A few years back I bought my wife a Diana complete with all of the accessories. At the time I knew nothing about film and had no particular interest in it. I now can see that it’s actually a pretty daunting camera to use if you’re not used to film. If fiddling around changing the 120 back for a 35mm back isn’t hard enough, it also has a number of other points that in my opinion make it a tough camera for any beginner to film!
- It’s very easy to forget to take the lens cap off, as its not an SLR so the viewfinder bears no relation to what is actually going into the lens
- For the same reason, it’s guesswork trying to work out what is in focus
- The camera is designed to use 120 film, so when using the 35mm there’s considerable issues with parallax error (meaning what you see in the viewfinder isn’t actually what comes out on the film).

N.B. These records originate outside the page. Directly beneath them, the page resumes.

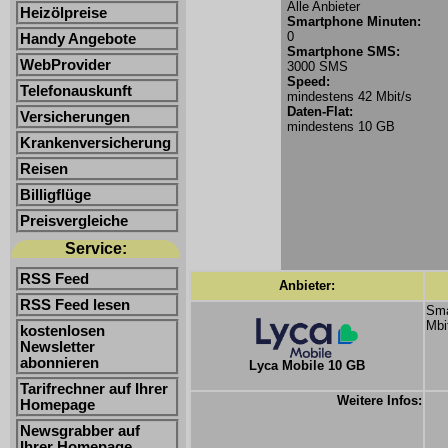
Alle Anbieter
Heizölpreise
Smartphone Minuten:
0
Handy Angebote
Smartphone SMS:
WebProvider
3000 SMS
Speed:
Telefonauskunft
mindestens 42 Mbit/s
Daten-Flat:
Versicherungen
mindestens 10 GB
Krankenversicherung
Reisen
Billigflüge
Preisvergleiche
Service:
RSS Feed
Anbieter:
RSS Feed lesen
Sma
Mbi
kostenlosen
Newsletter
abonnieren
Lyca Mobile 10 GB
Tarifrechner auf Ihrer
Weitere Infos:
Homepage
Newsgrabber auf
Ihrer Homepage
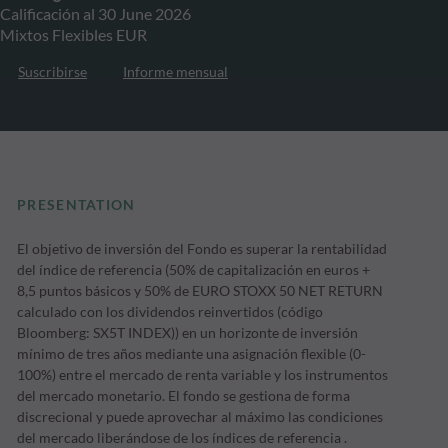
Calificación al 30 June 2026
Mixtos Flexibles EUR
Suscribirse
Informe mensual
PRESENTATION
El objetivo de inversión del Fondo es superar la rentabilidad
del índice de referencia (50% de capitalización en euros +
8,5 puntos básicos y 50% de EURO STOXX 50 NET RETURN
calculado con los dividendos reinvertidos (código
Bloomberg: SX5T INDEX)) en un horizonte de inversión
mínimo de tres años mediante una asignación flexible (0-
100%) entre el mercado de renta variable y los instrumentos
del mercado monetario. El fondo se gestiona de forma
discrecional y puede aprovechar al máximo las condiciones
del mercado liberándose de los índices de referencia .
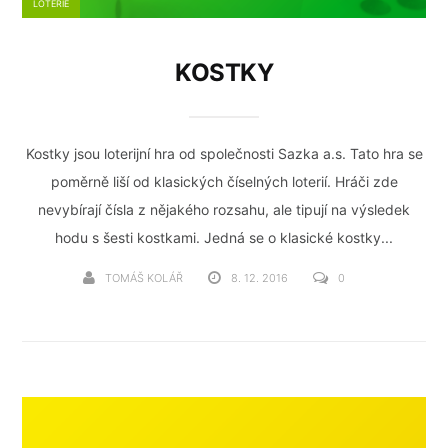
LOTERIE
KOSTKY
Kostky jsou loterijní hra od společnosti Sazka a.s. Tato hra se
poměrně liší od klasických číselných loterií. Hráči zde
nevybírají čísla z nějakého rozsahu, ale tipují na výsledek
hodu s šesti kostkami. Jedná se o klasické kostky...
TOMÁŠ KOLÁŘ
8. 12. 2016
0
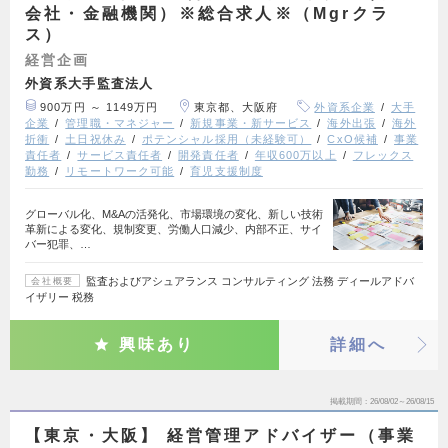
会社・金融機関）※総合求人※（Mgrクラ
ス）
経営企画
外資系大手監査法人
900万円 ～ 1149万円
東京都、大阪府
外資系企業
大手
企業
管理職・マネジャー
新規事業・新サービス
海外出張
海外
折衝
土日祝休み
ポテンシャル採用（未経験可）
CxO候補
事業
責任者
サービス責任者
開発責任者
年収600万以上
フレックス
勤務
リモートワーク可能
育児支援制度
グローバル化、M&Aの活発化、市場環境の変化、新しい技術
革新による変化、規制変更、労働人口減少、内部不正、サイ
バー犯罪、…
監査およびアシュアランス コンサルティング 法務 ディールアドバ
会社概要
イザリー 税務
興味あり
詳細へ
掲載期間
26/08/02～26/08/15
【東京・大阪】 経営管理アドバイザー（事業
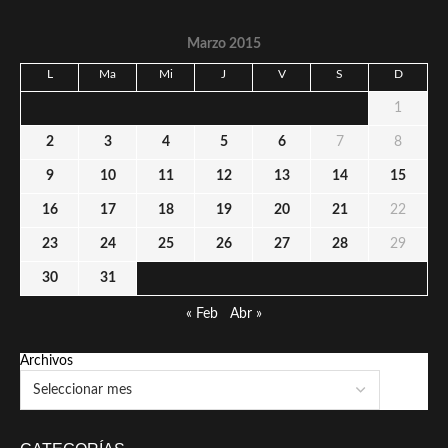
Marzo 2015
L
Ma
Mi
J
V
S
D
1
2
3
4
5
6
7
8
9
10
11
12
13
14
15
16
17
18
19
20
21
22
23
24
25
26
27
28
29
30
31
« Feb
Abr »
Archivos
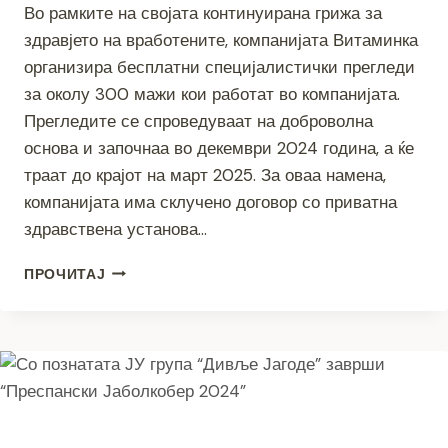
Во рамките на својата континуирана грижа за
здравјето на вработените, компанијата Витаминка
организира бесплатни специјалистички прегледи
за околу 300 мажи кои работат во компанијата.
Прегледите се спроведуваат на доброволна
основа и започнаа во декември 2024 година, а ќе
траат до крајот на март 2025. За оваа намена,
компанијата има склучено договор со приватна
здравствена установа…
БЕСПЛАТНИ
ПРОЧИТАЈ
ПРЕГЛЕДИ
ЗА
ВРАБОТЕНИТЕ
МАЖИ
ВО
ВИТАМИНКА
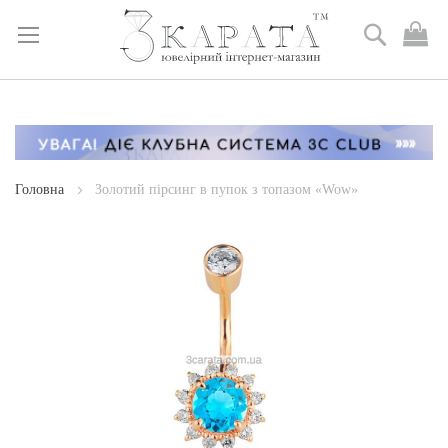
Пошук
М
к
Skip
to
Content
Головна
Золотий пірсинг в пупок з топазом «Wow»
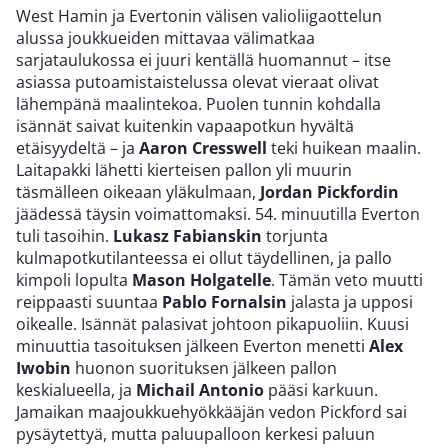
West Hamin ja Evertonin välisen valioliigaottelun
alussa joukkueiden mittavaa välimatkaa
sarjataulukossa ei juuri kentällä huomannut – itse
asiassa putoamistaistelussa olevat vieraat olivat
lähempänä maalintekoa. Puolen tunnin kohdalla
isännät saivat kuitenkin vapaapotkun hyvältä
etäisyydeltä – ja
Aaron Cresswell
teki huikean maalin.
Laitapakki lähetti kierteisen pallon yli muurin
täsmälleen oikeaan yläkulmaan,
Jordan Pickfordin
jäädessä täysin voimattomaksi. 54. minuutilla Everton
tuli tasoihin.
Lukasz Fabianskin
torjunta
kulmapotkutilanteessa ei ollut täydellinen, ja pallo
kimpoli lopulta
Mason Holgatelle
. Tämän veto muutti
reippaasti suuntaa
Pablo Fornalsin
jalasta ja upposi
oikealle. Isännät palasivat johtoon pikapuoliin. Kuusi
minuuttia tasoituksen jälkeen Everton menetti
Alex
Iwobin
huonon suorituksen jälkeen pallon
keskialueella, ja
Michail Antonio
pääsi karkuun.
Jamaikan maajoukkuehyökkääjän vedon Pickford sai
pysäytettyä, mutta paluupalloon kerkesi paluun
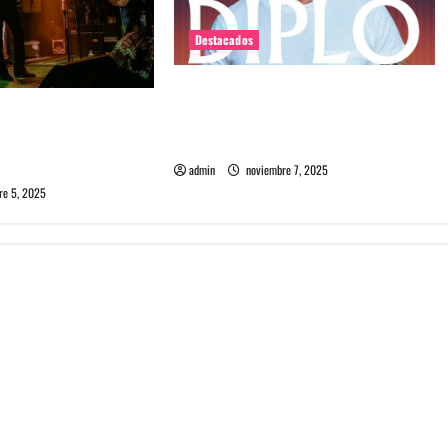
Destacados
Diplo encabezará primera edición
estown Massacre en
de Summer Dance en enero en Viña
delia, carisma en una
del Mar
a de Santiago
admin
noviembre 7, 2025
re 5, 2025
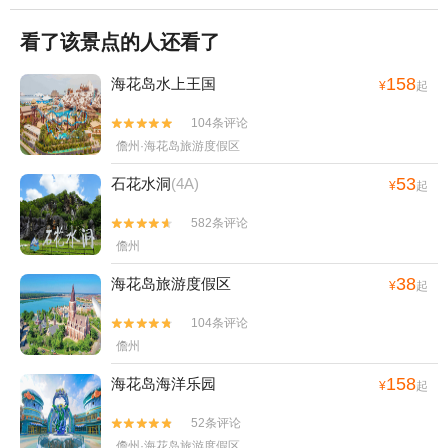
看了该景点的人还看了
158
海花岛水上王国
¥
起
104条评论


儋州·海花岛旅游度假区
53
石花水洞
(4A)
¥
起
582条评论


儋州
38
海花岛旅游度假区
¥
起
104条评论


儋州
158
海花岛海洋乐园
¥
起
52条评论


儋州·海花岛旅游度假区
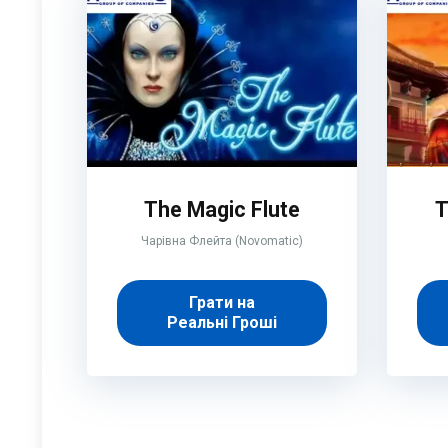
The Magic Flute
T
Чарівна Флейта (Novomatic)
Грати на
Реальні Гроші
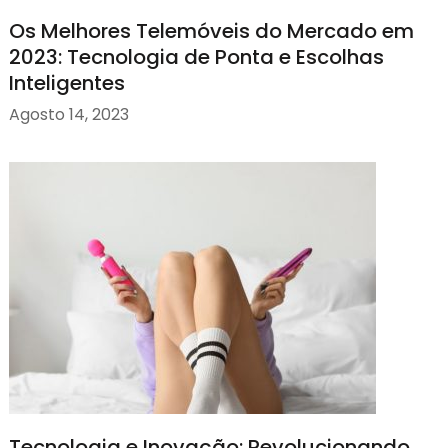
Os Melhores Telemóveis do Mercado em
2023: Tecnologia de Ponta e Escolhas
Inteligentes
Agosto 14, 2023
Tecnologia e Inovação: Revolucionando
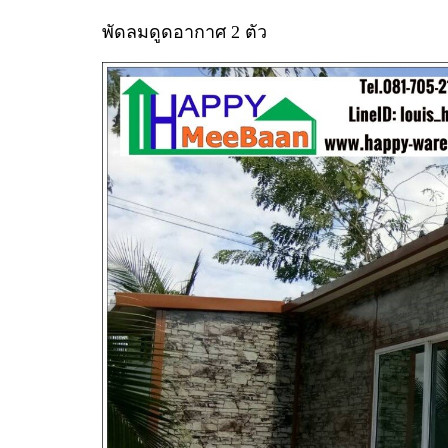
พัดลมดูดอากาศ 2 ตัว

- The camera doesn’t stop you from taking more than one image without winding it on. Therefore it’s easy to forgot if you wound it on or not last time. I played it safe and did it anyway so had lots of blank negatives!
- The little toggle on the back that selects between ‘Normal’ and ‘Panoramic’ mode is easily changed.
However, some of the issues are also strengths…
- Most film cameras stop you from double exposing. The Diana lets you do it as much as you like, so it gives you creative control!
- It’s fun not knowing what is going to come out on film (most of the time)
- The different lenses available are a lot of fun, particularly for someone like me who doesn’t own any other lenses for any of my other cameras.
I’ve had some nice results with my Diana using 120 film (see previous posts), but this time I wanted to try out the 35mm back. My wife tried this out once before with colour film and the results ended up being very washed out and disappointing, but I read one user say that it’s much better with black and white film so I thought I’d give it a go. I used my trusty Kentmere 400 which is cheap as chips, easy to develop and doesn’t let me down.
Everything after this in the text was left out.